Data for processing:
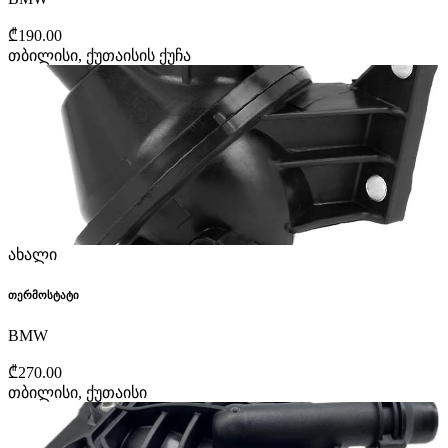
₾190.00
თბილისი, ქუთაისის ქუჩა
ახალი
თერმოსტატი
BMW
₾270.00
თბილისი, ქუთაისი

Task to carry out: Take every line of the material that contains the word "თბილისი", and copy it.

Answer section:
თბილისი, ქუთაისის ქუჩა
თბილისი, ქუთაისი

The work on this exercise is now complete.